The result of the vote later Wednesday is expected to be close.

It has been two years since Britain voted by 52-48 percent to exit the 28-nation EU after four decades of membership, and there are eight months until the U.K. is due to leave the bloc on March 29, 2019.

But Britain – and its government – remains divided over Brexit, and EU leaders are frustrated with what they see as a lack of firm proposals from the U.K about future relations.

May’s government is divided between Brexit-backing ministers such as Foreign Secretary Boris Johnson who support a clean break with the EU, and those such as Treasury chief Philip Hammond who want to keep closely aligned to the bloc, Britain’s biggest trading partner. Parliament is also divided between supporters of “hard” and “soft Brexit.
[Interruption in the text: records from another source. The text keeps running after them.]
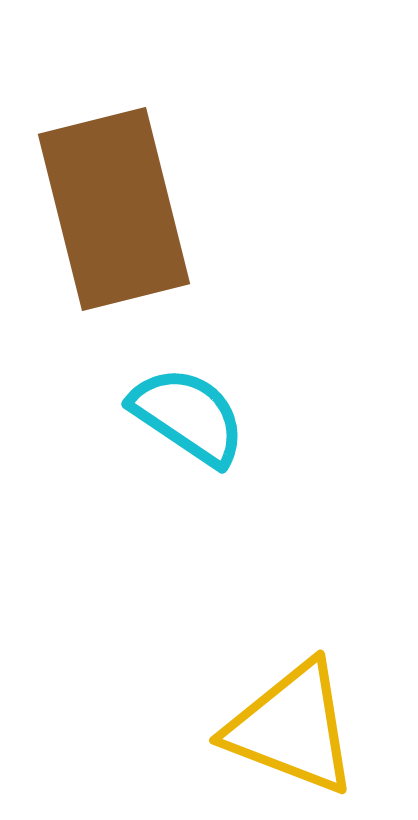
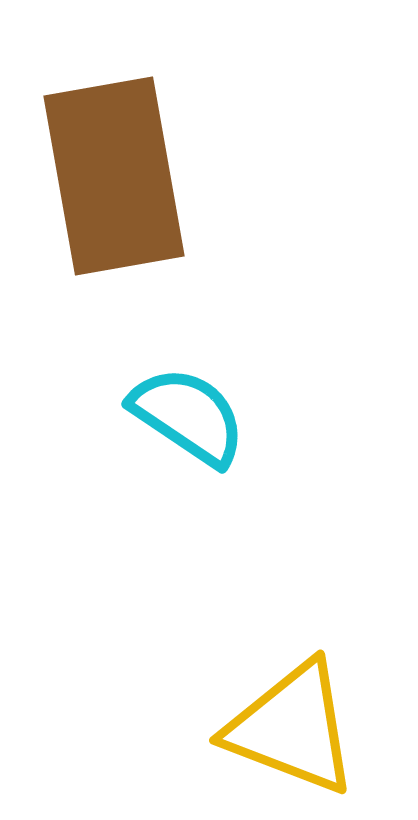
brown rectangle: moved 33 px up; rotated 4 degrees clockwise
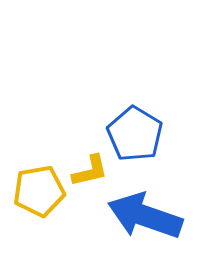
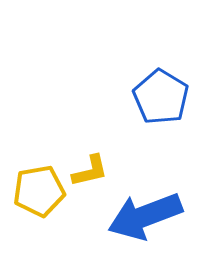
blue pentagon: moved 26 px right, 37 px up
blue arrow: rotated 40 degrees counterclockwise
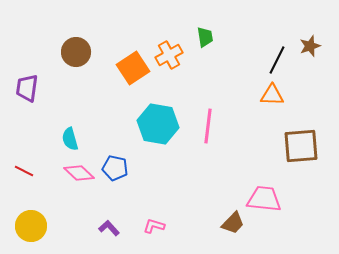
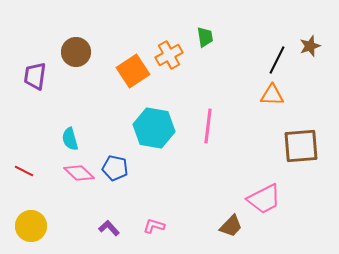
orange square: moved 3 px down
purple trapezoid: moved 8 px right, 12 px up
cyan hexagon: moved 4 px left, 4 px down
pink trapezoid: rotated 147 degrees clockwise
brown trapezoid: moved 2 px left, 3 px down
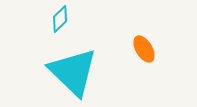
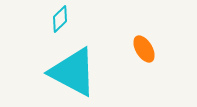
cyan triangle: rotated 16 degrees counterclockwise
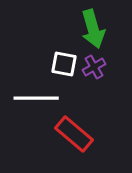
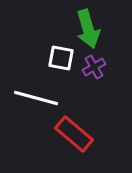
green arrow: moved 5 px left
white square: moved 3 px left, 6 px up
white line: rotated 15 degrees clockwise
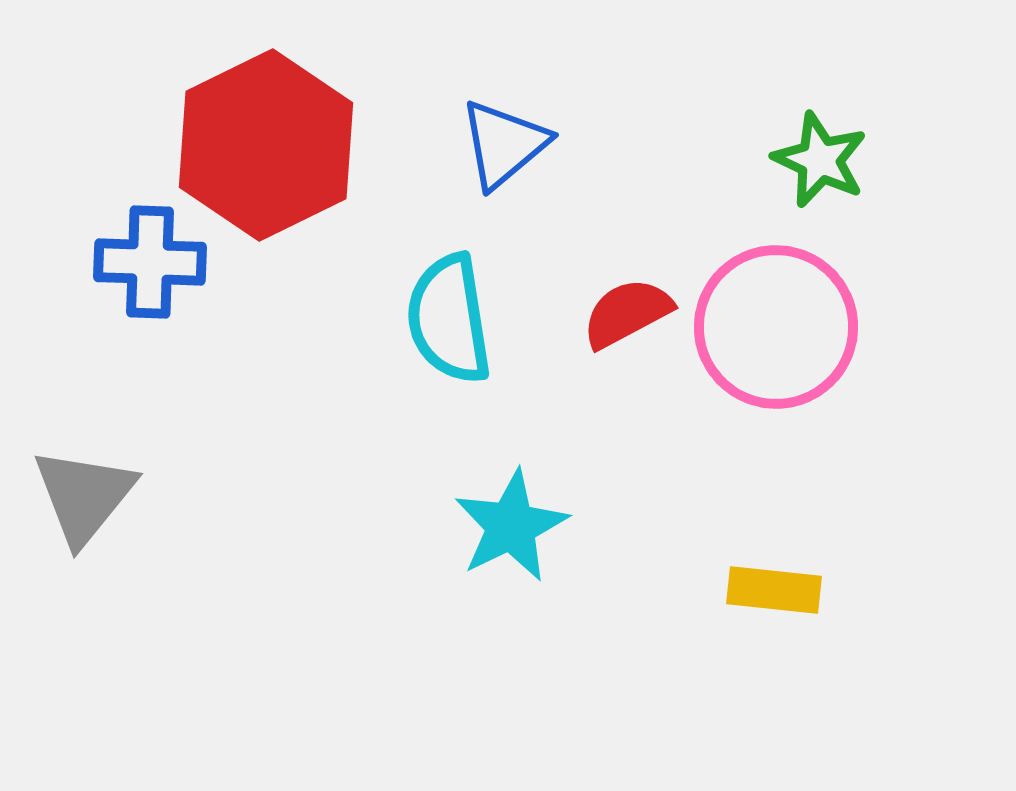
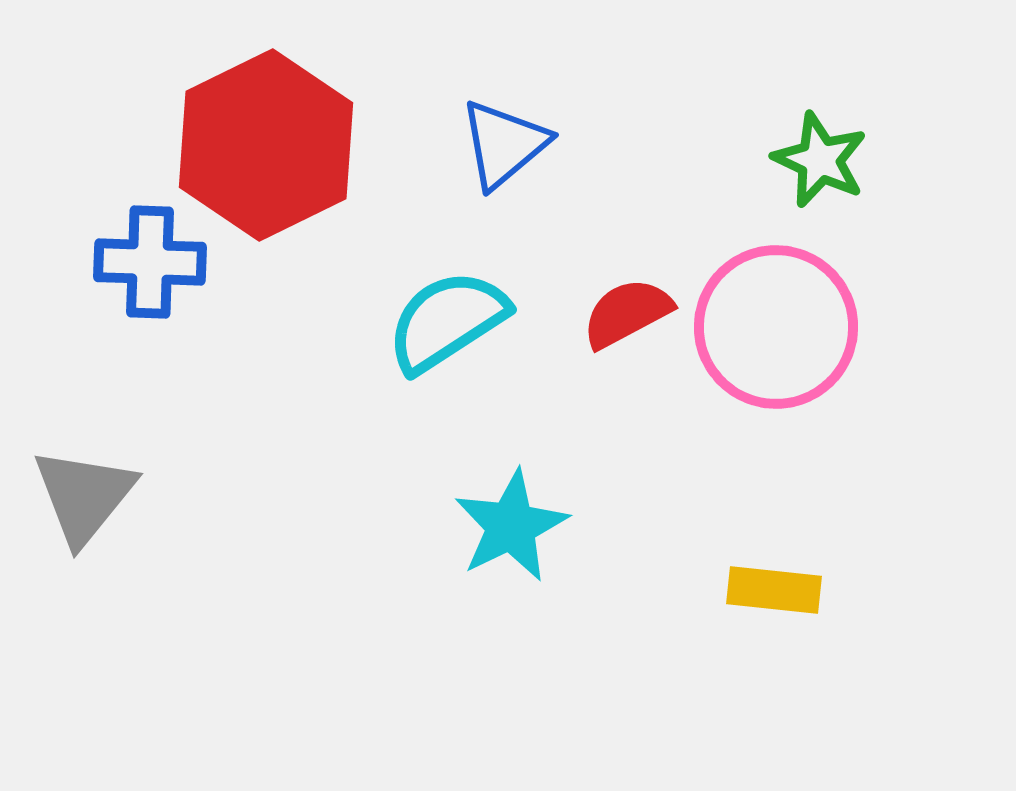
cyan semicircle: moved 2 px left, 2 px down; rotated 66 degrees clockwise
A paper setting out the U.K. government position on future relations, due to be published this month, has been delayed until July because the Cabinet cannot agree on a united stance.

The European Parliament’s leader on Brexit, Guy Verhofstadt, said Wednesday that he remains hopeful a U.K.-EU withdrawal agreement could be finalized by the fall, so that national parliaments have time to approve it before March.

“The worst scenario for both parties is no deal,” he told a committee of British lawmakers. “The disruption that would create to the economy, not only on the continent but certainly in Britain, would be huge and that we have to avoid.”